Keep those emails
and letters to your councilors going. Your
correspondence and some of the replies you are receiving from Councilors will
help to uncover misunderstandings. Once
exposed, a genuine cause of concern can usually be addressed as long as there
is good will and understanding on all sides.
A case in point is
the central question of how the pool might be paid for in the long term. We’ve explained elsewhere that DACCI Plan A
should cost the average ratepayer roughly $1.50 per week or $78 per year to
implement - which happens to correspond to 7% of last year’s average rate. For someone paying the average ($1,119) it
doesn’t matter whether the bill is linked to a predetermined percentage or a
pre-determined dollar amount.
But if you insist
on using percentages you very quickly get into trouble. For although about 80% of ratepayers pay the
average rate or less, the other 20% pay more.

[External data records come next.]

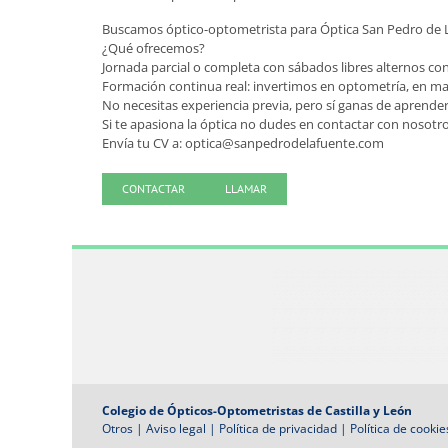
Buscamos óptico-optometrista para Óptica San Pedro de 
¿Qué ofrecemos?
Jornada parcial o completa con sábados libres alternos con
Formación continua real: invertimos en optometría, en maq
No necesitas experiencia previa, pero sí ganas de aprender
Si te apasiona la óptica no dudes en contactar con nosotro
Envía tu CV a: optica@sanpedrodelafuente.com
CONTACTAR
LLAMAR
Colegio de Ópticos-Optometristas de Castilla y León
Otros
|
Aviso legal
|
Política de privacidad
|
Política de cookie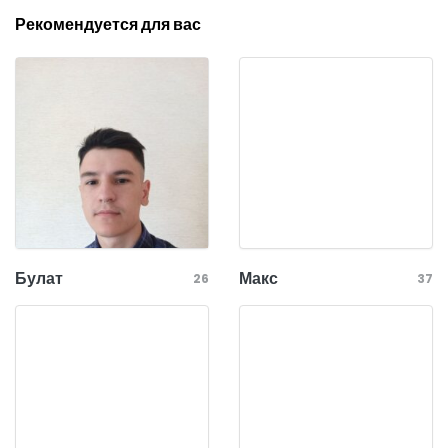
Рекомендуется для вас
Булат
Макс
26
37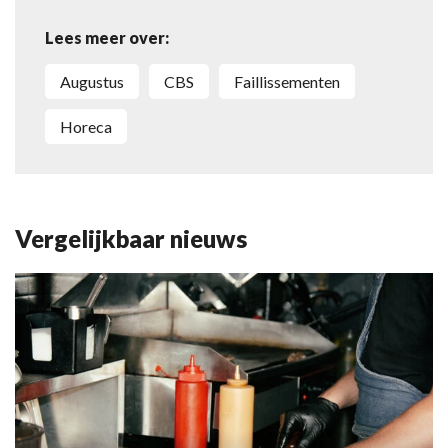
Lees meer over:
augustus
CBS
faillissementen
horeca
Vergelijkbaar nieuws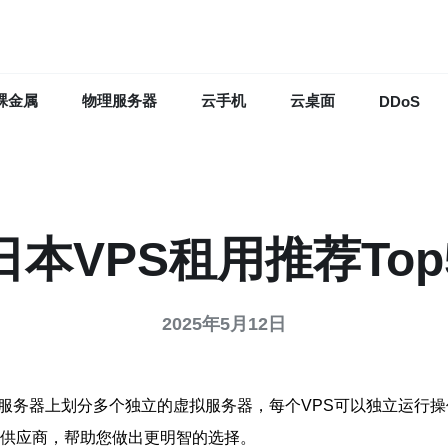
裸金属
物理服务器
云手机
云桌面
DDoS
日本VPS租用推荐Top
2025年5月12日
服务器上划分多个独立的虚拟服务器，每个VPS可以独立运行操
p5供应商，帮助您做出更明智的选择。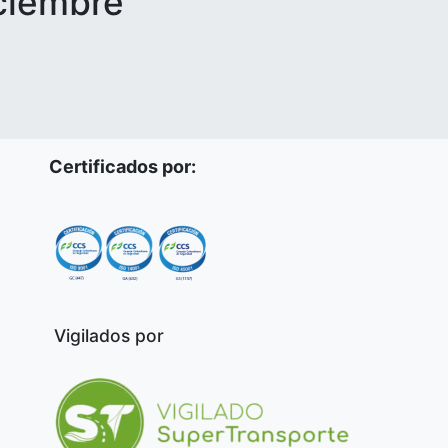
iciembre
Certificados por:
Vigilados por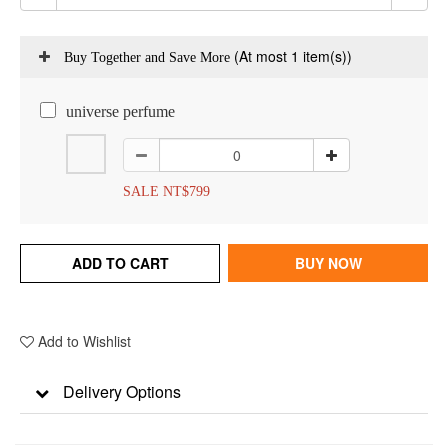
(At most 1 item(s))
Buy Together and Save More
universe perfume
SALE NT$799
ADD TO CART
BUY NOW
Add to Wishlist
Delivery Options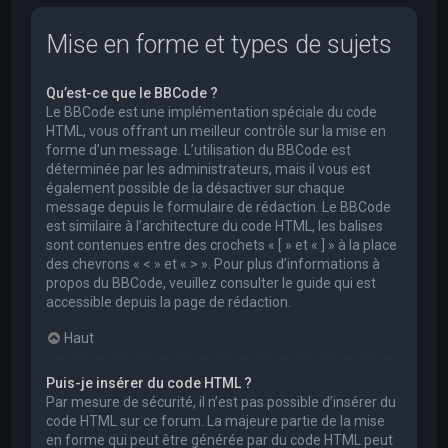
Mise en forme et types de sujets
Qu’est-ce que le BBCode ?
Le BBCode est une implémentation spéciale du code
HTML, vous offrant un meilleur contrôle sur la mise en
forme d’un message. L’utilisation du BBCode est
déterminée par les administrateurs, mais il vous est
également possible de la désactiver sur chaque
message depuis le formulaire de rédaction. Le BBCode
est similaire à l’architecture du code HTML, les balises
sont contenues entre des crochets « [ » et « ] » à la place
des chevrons « < » et « > ». Pour plus d’informations à
propos du BBCode, veuillez consulter le guide qui est
accessible depuis la page de rédaction.
Haut
Puis-je insérer du code HTML ?
Par mesure de sécurité, il n’est pas possible d’insérer du
code HTML sur ce forum. La majeure partie de la mise
en forme qui peut être générée par du code HTML peut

Herein lies the problem. Because
the curve describing “who pays how much” is highly skewed, farmers and others
who already pay large rates may be lumbered with a pool contribution that’s
unfair. That is very definitely not part of DACCI’s plan.
We see the aquatic
facility as a service to the community.
It would provide primary health care through community participation in
fitness programs across all ages; safe swimming for our children; therapy for
the injured and infirm; and social cohesion through sport. It is a service that should cost the remote
farming family with large acreage no more than it costs a resident of quarter-acre
block in town.
Clearly,
contributions need to be capped in some way.
The simplest tool to use would be a levy that added a fixed amount to
each rates notice just like the Emergency Services Levy [ESL]. In fact, a swimming pool shares many of the
features of the ESL. Both are special in
the sense that funds collected are dedicated to a specific purpose: they can’t
be used for anything else. Moreover,
when rates need to increase for reasons beyond Council’s control (as they
probably will this year), both a pool levy and the ESL remain quarantined. Both provide services that are equally
important to the social fabric and well-being of the community. Tell me that you don't need firefighters, the
SES and volunteer sea rescue crews and
I’ll agree that you don't need a pool.
Could a levy or specific
service charge be the solution? Well
that depends on an interpretation of the Local Government Act 1995. Section 6.38 implies that this could be done - but we need a legal opinion on that or some
imaginative footwork from the financial whizzes at the Shire.
Don’t have a bar
of any fear campaigns. Stay clear-headed
and critical and come down to Council Meetings to show your representatives
that you want them to get on with the job with a solutions-focused agenda.